From the listing below, work out how many lines contain "Persib". Reply with that number only.

○ ○ ○ ○ ○

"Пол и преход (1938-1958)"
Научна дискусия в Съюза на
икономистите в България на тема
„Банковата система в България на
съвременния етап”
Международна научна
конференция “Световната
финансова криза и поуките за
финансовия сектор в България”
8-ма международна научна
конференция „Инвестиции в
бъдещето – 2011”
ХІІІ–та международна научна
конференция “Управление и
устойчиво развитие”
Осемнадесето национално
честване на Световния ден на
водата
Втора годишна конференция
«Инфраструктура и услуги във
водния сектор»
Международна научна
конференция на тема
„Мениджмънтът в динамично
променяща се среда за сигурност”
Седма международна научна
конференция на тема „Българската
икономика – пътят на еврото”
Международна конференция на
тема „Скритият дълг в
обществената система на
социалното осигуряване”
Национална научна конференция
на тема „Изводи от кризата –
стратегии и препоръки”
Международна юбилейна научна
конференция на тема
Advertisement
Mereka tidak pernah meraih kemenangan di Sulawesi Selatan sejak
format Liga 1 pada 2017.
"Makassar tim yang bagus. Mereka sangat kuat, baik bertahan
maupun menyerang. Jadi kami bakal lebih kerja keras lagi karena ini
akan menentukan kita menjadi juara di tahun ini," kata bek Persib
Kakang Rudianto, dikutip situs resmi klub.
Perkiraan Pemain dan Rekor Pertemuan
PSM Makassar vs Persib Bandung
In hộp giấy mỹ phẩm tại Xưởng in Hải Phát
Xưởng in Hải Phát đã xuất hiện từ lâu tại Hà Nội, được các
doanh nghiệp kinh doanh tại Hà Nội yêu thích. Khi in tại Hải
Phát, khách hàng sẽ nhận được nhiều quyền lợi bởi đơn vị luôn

○ ○ ○ ○ ○

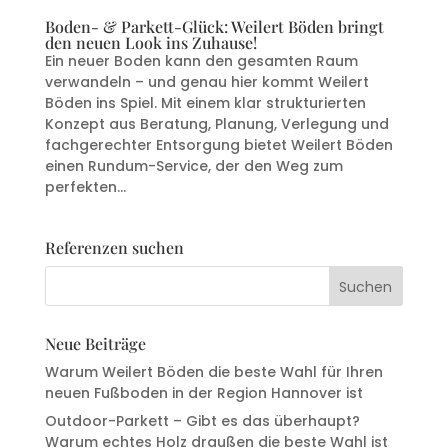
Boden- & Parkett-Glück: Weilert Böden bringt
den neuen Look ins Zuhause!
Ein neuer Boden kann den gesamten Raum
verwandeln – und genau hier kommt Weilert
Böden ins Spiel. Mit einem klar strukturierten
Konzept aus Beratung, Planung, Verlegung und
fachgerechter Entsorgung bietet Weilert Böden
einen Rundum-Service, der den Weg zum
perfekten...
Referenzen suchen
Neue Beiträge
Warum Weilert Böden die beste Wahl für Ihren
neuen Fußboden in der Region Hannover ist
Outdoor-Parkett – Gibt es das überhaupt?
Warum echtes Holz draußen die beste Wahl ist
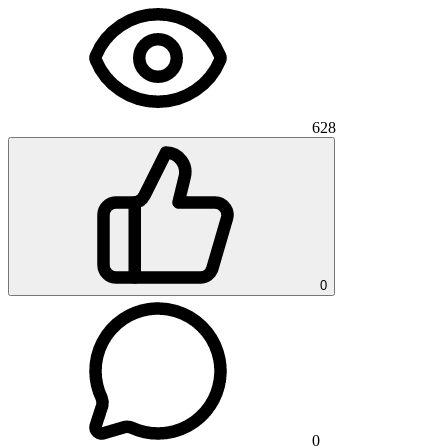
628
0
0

○ ○ ○ ○ ○

## Task response
2